When you consider data, think in terms of provenance and lineage
Data is the ingredient of a big data project, of course. Sourcing data is similar to sourcing any other supply. You can potentially be misled if you don’t properly assess the provenance of the data – its origins – and lineage – how it’s been handled and manipulated. When you look at data that is incoherent, incomplete, or error-filled, you may think you are finding useful patterns when you are really looking at smoke and mirrors.
In other words, bad data, like any supply, can ruin a project. That’s true even if it’s only one piece. Let’s step outside data to cars. In 2014, the National Highway Traffic Safety Administration (NHTSA) discovered that a metal piece inside Japanese supplier Takata’s airbags could explode when the airbag deployed, sending shrapnel throughout the cabin. As of March 2015, 17 million cars made by 10 manufacturers were recalled. Certainly all those carmakers would prefer, in hindsight, to have chosen a different supplier. Think of those airbags as data. Don’t let bad information make your project undrivable or unsafe.
Escaravage and Roski had an issue related to lineage with one client. It appeared that there was a substantial rise in the quantity of inexperienced agents working within certain treatment segments. The people working on the project thought they had discovered an important pattern that made the organization vulnerable.
“However, when the findings were presented first to the administrator for the data source,” the consultants said, “he suspected that the trends might coincide with the roll-out of new address fields.”
The administrator was right: the address field transition accidentally created duplicate agent files when new addresses were added to the system. Numbers were inflated.
In other words, know your data’s backstory. You never want to let the backstory command the narrative of your project. Instead, you want to be in full control as a storyteller, using your data as material.

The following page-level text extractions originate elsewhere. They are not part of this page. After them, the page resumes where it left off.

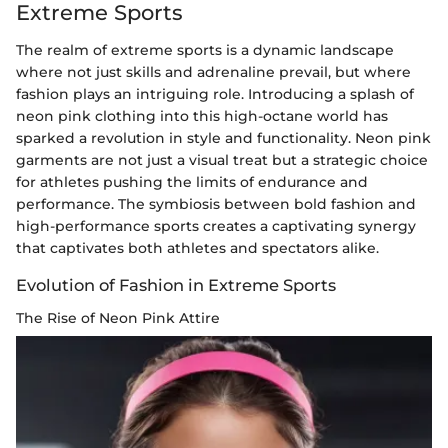
Extreme Sports
The realm of extreme sports is a dynamic landscape
where not just skills and adrenaline prevail, but where
fashion plays an intriguing role. Introducing a splash of
neon pink clothing into this high-octane world has
sparked a revolution in style and functionality. Neon pink
garments are not just a visual treat but a strategic choice
for athletes pushing the limits of endurance and
performance. The symbiosis between bold fashion and
high-performance sports creates a captivating synergy
that captivates both athletes and spectators alike.
Evolution of Fashion in Extreme Sports
The Rise of Neon Pink Attire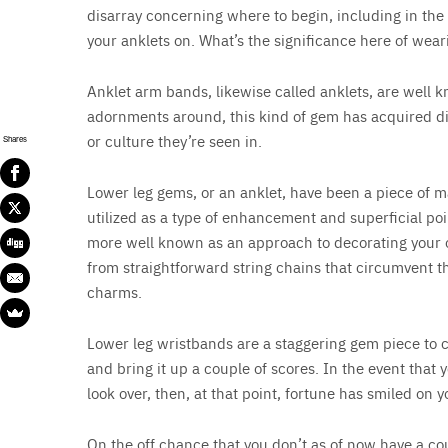
disarray concerning where to begin, including in the 
your anklets on. What’s the significance here of wea
Anklet arm bands, likewise called anklets, are well k
adornments around, this kind of gem has acquired dif
or culture they’re seen in.
Shares
Lower leg gems, or an anklet, have been a piece of man
utilized as a type of enhancement and superficial poi
more well known as an approach to decorating your ou
from straightforward string chains that circumvent t
charms.
Lower leg wristbands are a staggering gem piece to c
and bring it up a couple of scores. In the event that 
look over, then, at that point, fortune has smiled on y
On the off chance that you don’t as of now have a coup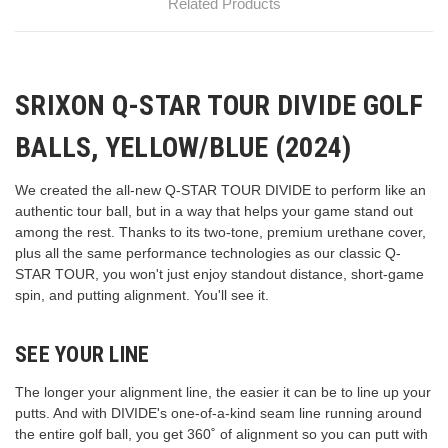
Related Products
SRIXON Q-STAR TOUR DIVIDE GOLF
BALLS, YELLOW/BLUE (2024)
We created the all-new Q-STAR TOUR DIVIDE to perform like an
authentic tour ball, but in a way that helps your game stand out
among the rest. Thanks to its two-tone, premium urethane cover,
plus all the same performance technologies as our classic Q-
STAR TOUR, you won't just enjoy standout distance, short-game
spin, and putting alignment. You'll see it.
SEE YOUR LINE
The longer your alignment line, the easier it can be to line up your
putts. And with DIVIDE's one-of-a-kind seam line running around
the entire golf ball, you get 360˚ of alignment so you can putt with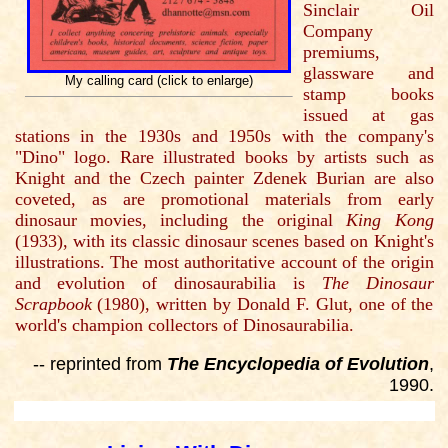
Sinclair Oil
Company
premiums,
glassware and
My calling card (click to enlarge)
stamp books
issued at gas
stations in the 1930s and 1950s with the company's
"Dino" logo. Rare illustrated books by artists such as
Knight and the Czech painter Zdenek Burian are also
coveted, as are promotional materials from early
dinosaur movies, including the original
King Kong
(1933), with its classic dinosaur scenes based on Knight's
illustrations. The most authoritative account of the origin
and evolution of dinosaurabilia is
The Dinosaur
Scrapbook
(1980), written by Donald F. Glut, one of the
world's champion collectors of Dinosaurabilia.
-- reprinted from
The Encyclopedia of Evolution
,
1990.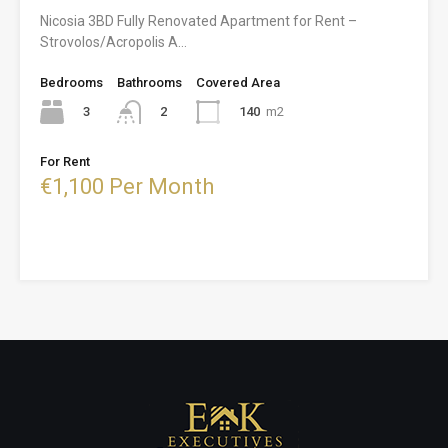
Nicosia 3BD Fully Renovated Apartment for Rent –
Strovolos/Acropolis A…
Bedrooms
Bathrooms
Covered Area
3
140
m2
2
For Rent
€1,100 Per Month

If you want to convince people, it’s hard to beat a great story. You can better understand what the data means within the context of the story, and it’s also more immediately exciting than looking at a bunch of numbers.
Tell a story, but know everything about your data. The storyteller shouldn’t be sent off on tangents by unwelcome surprises.
Enable your data scientists and researchers
Organizations now have the ability to give health researchers full access to big data. However, that capacity frequently isn’t used.
One of the consultants’ clients could have given those proficient in certain subjects access to look for unusual trends, but “the agency stayed with the conventional approach, and simply provided canned business-intelligence reports and visualizations to the end-users.”
Frustrated with the lack of insight from this approach, the leaders of the enterprise shifted gears and started giving subject-matter experts more freedom to poke around and develop their ideas. That approach was significantly more successful.